Budget Issues: Budget Enforcement Compliance Report

AIMD-97-28 January 16, 1997
Full Report (PDF, 43 pages)  

Summary

As required by the Budget Enforcement Act of 1990, also known as Gramm-Rudman-Hollings, this compliance report covers budget sequestration reports issued by the Office of Management and Budget (OMB) and the Congressional Budget Office (CBO). In GAO's opinion, the OMB and CBO reports substantially complied with the act. GAO does raise three compliance issues and some implementation issues that represent questionable and inconsistent scoring practices.
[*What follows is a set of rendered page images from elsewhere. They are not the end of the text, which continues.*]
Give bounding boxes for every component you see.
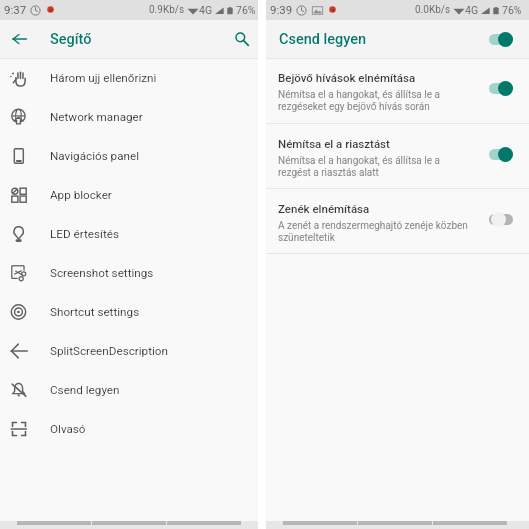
button[interactable]: Bejövő hívások elnémítása xyxy=(266,59,529,123)
staticText: Csend legyen xyxy=(279,31,367,48)
staticText: 4G xyxy=(465,4,479,16)
button[interactable]: SplitScreenDescription xyxy=(0,331,258,370)
button[interactable]: Csend legyen xyxy=(266,20,529,58)
staticText: 76% xyxy=(236,4,256,16)
button[interactable]: Három ujj ellenőrizni xyxy=(0,58,258,97)
button[interactable]: Némítsa el a riasztást xyxy=(266,124,529,188)
button[interactable]: Toggle on xyxy=(489,80,515,96)
staticText: Navigációs panel xyxy=(50,149,140,163)
button[interactable]: Back xyxy=(8,28,30,50)
button[interactable]: Zenék elnémítása xyxy=(266,189,529,253)
staticText: Zenék elnémítása xyxy=(278,202,370,215)
staticText: 0.9Kb/s xyxy=(149,4,185,16)
staticText: SplitScreenDescription xyxy=(50,344,168,358)
button[interactable]: Search xyxy=(230,27,253,50)
staticText: 0.0Kb/s xyxy=(415,4,451,16)
staticText: Network manager xyxy=(50,110,143,124)
button[interactable]: LED értesítés xyxy=(0,214,258,253)
staticText: 9:39 xyxy=(270,3,293,16)
staticText: Segítő xyxy=(50,31,92,48)
staticText: A zenét a rendszermeghajtó zenéje közben… xyxy=(278,220,468,243)
staticText: 76% xyxy=(502,4,522,16)
staticText: 4G xyxy=(199,4,213,16)
button[interactable]: Toggle on xyxy=(489,31,515,47)
staticText: Bejövő hívások elnémítása xyxy=(278,71,416,84)
button[interactable]: Toggle on xyxy=(489,146,515,162)
staticText: Némítsa el a hangokat, és állítsa le a r… xyxy=(278,89,440,112)
staticText: 9:37 xyxy=(4,3,27,16)
staticText: Olvasó xyxy=(50,422,86,436)
staticText: App blocker xyxy=(50,188,112,202)
staticText: Csend legyen xyxy=(50,383,120,397)
button[interactable]: Shortcut settings xyxy=(0,292,258,331)
button[interactable]: Network manager xyxy=(0,97,258,136)
staticText: Shortcut settings xyxy=(50,305,140,319)
button[interactable]: Screenshot settings xyxy=(0,253,258,292)
staticText: LED értesítés xyxy=(50,227,119,241)
button[interactable]: App blocker xyxy=(0,175,258,214)
button[interactable]: Toggle off xyxy=(489,211,515,227)
staticText: Némítsa el a hangokat, és állítsa le a r… xyxy=(278,155,440,178)
staticText: Némítsa el a riasztást xyxy=(278,137,390,150)
staticText: Screenshot settings xyxy=(50,266,154,280)
button[interactable]: Navigációs panel xyxy=(0,136,258,175)
button[interactable]: Csend legyen xyxy=(0,370,258,409)
button[interactable]: Olvasó xyxy=(0,409,258,448)
staticText: Három ujj ellenőrizni xyxy=(50,71,157,85)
GAO found that: (1) overall, CBO and OMB substantially complied with the act; (2) three compliance issues and some implementation issues represent questionable and inconsistent scoring practices; (3) because OMB delayed the issuance of its final sequestration report so that it could include estimates of all legislation passed during the second session of the 104th Congress, it did not issue the report within 15 days of the end of the congressional session as required by section 254(a); (4) although not consistent with the law, OMB's decision to delay the report so it could be complete does not seem unreasonable to GAO, especially since the Omnibus Consolidated Appropriations Act, enacted during the 104th Congress, required that pay-as-you-go (PAYGO) balances for 1997 be set at zero; (5) OMB did not issue most of its appropriation and PAYGO scoring reports within 5 days of enactment as required by law; (6) in scoring the Personal Responsibility and Work Opportunity Reconciliation Act, OMB charged to the PAYGO scorecard an amount equal to the discretionary cap adjustment provided for in the law, as if it were direct spending, but it does not meet the definition of direct spending; (7) under longstanding practice, both OMB and CBO have included the most recent farm bill in their baselines; (8) rather than scoring the Federal Agriculture Improvement and Reform Act of 1996 (FAIR) against the most recent legislation for all years, OMB scored against the 1949 act for crop year 1996 and against the 1990 act for all other years in its baseline; (9) although OMB cited a court case as justification for its scoring of FAIR, GAO's view of that case is that it does not support OMB's position; (10) in contrast to OMB, CBO, which was also aware of the court decision, scored against the 1990 act for all years; (11) if OMB had scored FAIR as CBO did, an offset would have been required to avoid a PAYGO sequester; and (12) other implementation issues related to discretionary spending include differences in OMB and CBO treatment for adjustments to the discretionary caps and scoring estimates for appropriations actions.